There are other lawmakers who arrive during senate business who promptly relieve their aides. Not James, not today. The former mayor assumed a seat behind his charge and observed the proceedings from the press row.
“I have no response to a public investigation,” he told PoliticsNJ.com when asked about an ongoing federal investigation into corruption charges swirling around his vacation habits and his alleged steerage of real estate into the hands of friends.
James instead warmed to the issue of the senate race in the 28th district, where Sen. Ron Rice held off a challenge by Bilal Beasley, a candidate supported by longtime James adversary, Newark Mayor Cory Booker. James called Rice a “folk hero” in Newark, whose jacket-slung-over-the-shoulder cliffhanger victory on June 5th only enhanced his image. “He’s been a people’s champion in Trenton for the people of Newark,” said James.

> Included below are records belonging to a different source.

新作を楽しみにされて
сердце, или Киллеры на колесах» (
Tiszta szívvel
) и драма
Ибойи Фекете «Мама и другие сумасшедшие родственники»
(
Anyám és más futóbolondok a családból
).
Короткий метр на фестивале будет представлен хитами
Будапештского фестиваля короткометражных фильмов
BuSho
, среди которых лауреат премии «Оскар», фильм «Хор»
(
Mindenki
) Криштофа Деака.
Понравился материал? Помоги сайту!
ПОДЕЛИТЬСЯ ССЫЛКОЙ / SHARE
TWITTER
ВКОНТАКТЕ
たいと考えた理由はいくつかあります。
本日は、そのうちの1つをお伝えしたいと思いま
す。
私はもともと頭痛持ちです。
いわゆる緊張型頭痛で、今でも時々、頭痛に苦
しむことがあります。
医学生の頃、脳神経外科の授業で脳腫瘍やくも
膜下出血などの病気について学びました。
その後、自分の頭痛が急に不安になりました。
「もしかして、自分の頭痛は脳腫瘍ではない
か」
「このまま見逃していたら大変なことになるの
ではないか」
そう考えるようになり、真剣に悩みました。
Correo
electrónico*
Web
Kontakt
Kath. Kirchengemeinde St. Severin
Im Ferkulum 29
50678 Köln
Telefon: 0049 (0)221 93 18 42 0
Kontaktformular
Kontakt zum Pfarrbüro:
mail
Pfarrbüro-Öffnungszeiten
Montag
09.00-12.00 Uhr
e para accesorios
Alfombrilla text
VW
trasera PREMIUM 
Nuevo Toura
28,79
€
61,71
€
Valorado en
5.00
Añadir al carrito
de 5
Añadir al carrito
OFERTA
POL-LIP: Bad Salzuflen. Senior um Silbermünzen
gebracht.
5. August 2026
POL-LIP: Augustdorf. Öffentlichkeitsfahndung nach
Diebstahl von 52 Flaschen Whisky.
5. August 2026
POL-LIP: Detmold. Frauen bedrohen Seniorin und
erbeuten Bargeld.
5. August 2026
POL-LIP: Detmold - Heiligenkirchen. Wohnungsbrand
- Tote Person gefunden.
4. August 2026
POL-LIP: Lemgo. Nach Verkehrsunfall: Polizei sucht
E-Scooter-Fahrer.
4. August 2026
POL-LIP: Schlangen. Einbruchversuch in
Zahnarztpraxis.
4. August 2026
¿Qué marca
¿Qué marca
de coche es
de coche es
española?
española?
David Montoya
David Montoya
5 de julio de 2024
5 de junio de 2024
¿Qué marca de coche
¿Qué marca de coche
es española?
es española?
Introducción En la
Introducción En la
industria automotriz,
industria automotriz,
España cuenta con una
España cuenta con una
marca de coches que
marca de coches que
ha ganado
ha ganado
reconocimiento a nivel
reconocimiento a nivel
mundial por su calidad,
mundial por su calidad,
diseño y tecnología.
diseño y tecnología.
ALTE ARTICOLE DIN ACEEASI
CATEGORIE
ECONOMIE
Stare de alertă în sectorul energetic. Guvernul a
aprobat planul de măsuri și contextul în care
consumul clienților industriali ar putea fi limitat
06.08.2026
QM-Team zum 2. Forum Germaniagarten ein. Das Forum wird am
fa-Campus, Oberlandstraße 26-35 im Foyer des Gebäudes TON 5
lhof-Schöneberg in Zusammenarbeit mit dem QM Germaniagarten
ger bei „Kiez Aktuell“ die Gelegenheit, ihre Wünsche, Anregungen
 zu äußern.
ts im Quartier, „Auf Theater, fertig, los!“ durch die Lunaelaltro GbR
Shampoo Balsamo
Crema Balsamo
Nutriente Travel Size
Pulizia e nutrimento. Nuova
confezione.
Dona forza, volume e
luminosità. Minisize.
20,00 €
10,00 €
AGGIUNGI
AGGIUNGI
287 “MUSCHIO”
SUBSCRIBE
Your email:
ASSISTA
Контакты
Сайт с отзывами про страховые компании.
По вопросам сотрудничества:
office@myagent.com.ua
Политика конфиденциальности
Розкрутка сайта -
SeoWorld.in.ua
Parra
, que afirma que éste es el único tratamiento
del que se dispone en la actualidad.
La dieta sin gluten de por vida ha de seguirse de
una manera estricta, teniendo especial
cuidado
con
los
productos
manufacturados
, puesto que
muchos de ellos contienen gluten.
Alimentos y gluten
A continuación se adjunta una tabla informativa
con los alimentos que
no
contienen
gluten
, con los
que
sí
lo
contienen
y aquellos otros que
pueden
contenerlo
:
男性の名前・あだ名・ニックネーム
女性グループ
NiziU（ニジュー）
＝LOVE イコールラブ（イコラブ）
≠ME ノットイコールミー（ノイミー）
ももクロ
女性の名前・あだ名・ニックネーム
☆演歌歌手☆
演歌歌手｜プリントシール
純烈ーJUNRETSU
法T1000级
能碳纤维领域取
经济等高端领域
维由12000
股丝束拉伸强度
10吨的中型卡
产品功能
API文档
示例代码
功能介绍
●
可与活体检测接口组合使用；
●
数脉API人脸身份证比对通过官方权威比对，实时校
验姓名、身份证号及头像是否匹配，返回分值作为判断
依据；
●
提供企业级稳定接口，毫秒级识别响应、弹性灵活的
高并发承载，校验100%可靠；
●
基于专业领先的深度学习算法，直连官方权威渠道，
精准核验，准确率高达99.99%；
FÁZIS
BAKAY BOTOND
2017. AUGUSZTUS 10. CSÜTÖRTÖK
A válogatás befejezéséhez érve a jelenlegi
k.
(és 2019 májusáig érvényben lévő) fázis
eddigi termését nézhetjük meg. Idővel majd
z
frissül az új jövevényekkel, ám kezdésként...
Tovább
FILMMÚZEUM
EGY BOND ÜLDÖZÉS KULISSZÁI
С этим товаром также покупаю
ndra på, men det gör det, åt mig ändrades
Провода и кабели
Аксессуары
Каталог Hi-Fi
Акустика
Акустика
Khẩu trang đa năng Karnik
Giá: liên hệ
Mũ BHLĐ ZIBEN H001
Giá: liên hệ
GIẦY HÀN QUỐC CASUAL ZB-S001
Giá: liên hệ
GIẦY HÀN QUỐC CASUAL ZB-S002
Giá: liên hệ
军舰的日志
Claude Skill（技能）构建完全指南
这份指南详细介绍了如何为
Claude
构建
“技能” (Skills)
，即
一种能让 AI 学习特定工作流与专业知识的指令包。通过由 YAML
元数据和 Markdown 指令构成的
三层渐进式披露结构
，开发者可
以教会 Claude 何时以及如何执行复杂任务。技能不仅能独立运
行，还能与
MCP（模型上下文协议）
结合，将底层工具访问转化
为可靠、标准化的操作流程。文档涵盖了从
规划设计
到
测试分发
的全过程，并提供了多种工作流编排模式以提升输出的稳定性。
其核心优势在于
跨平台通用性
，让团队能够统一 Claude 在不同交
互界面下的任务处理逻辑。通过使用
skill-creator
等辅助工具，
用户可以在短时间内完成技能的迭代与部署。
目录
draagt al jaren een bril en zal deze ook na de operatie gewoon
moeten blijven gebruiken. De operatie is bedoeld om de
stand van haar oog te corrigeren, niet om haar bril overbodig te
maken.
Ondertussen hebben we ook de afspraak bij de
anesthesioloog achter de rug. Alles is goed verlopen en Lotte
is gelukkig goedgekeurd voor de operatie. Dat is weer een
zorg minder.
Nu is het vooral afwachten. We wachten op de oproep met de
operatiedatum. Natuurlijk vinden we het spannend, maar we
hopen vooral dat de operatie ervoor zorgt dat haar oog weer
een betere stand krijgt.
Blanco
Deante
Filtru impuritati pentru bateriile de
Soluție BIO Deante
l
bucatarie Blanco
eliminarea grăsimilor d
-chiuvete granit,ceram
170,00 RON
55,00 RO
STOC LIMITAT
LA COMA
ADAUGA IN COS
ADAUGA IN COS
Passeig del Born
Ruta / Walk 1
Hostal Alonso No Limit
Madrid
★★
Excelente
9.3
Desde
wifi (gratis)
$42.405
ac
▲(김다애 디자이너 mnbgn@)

The senator did a double take when asked about the Booker candidates who won the Democratic Primary in the 29th district, including M. Teresa Ruiz, the chief of staff for County Executive Joseph DiVincenzo who faces Assemblyman William Payne in the general election.
“The senate is no place to learn on the job,” said James. “For a job like this you need someone with pragmatic experience, who can best serve the constituency.”
Asked to assess Booker’s performance as mayor so far, James demurred. “For years Mr. Booker blamed Sharpe James,” he said. “I spend no time on Mr. Booker.”
The enigmatic politician who backed out of a second mayoral confrontation with Booker in 2006 and pulled the plug on his senate career with his filing day announcement that he wouldn’t be pursuing re-election, James said he’s backing Payne to serve as his replacement. And he also intends to back U.S. Rep. Donald Payne in the Newark Congressman’s 2008 re-election bid.
But he emphasized his main concern is a ban on dual office holding, which Republican leadership laments is not tough enough because it grandfathers legislators who have already been elected.
As Senate President Richard Codey prepared to gavel the senate out of session Monday, James’ voice could be heard rising plaintively in an attempt to get the attention of Rice.
“Don’t worry, Sharpe,” Codey jokingly told James. “Ron will give you a ride home.”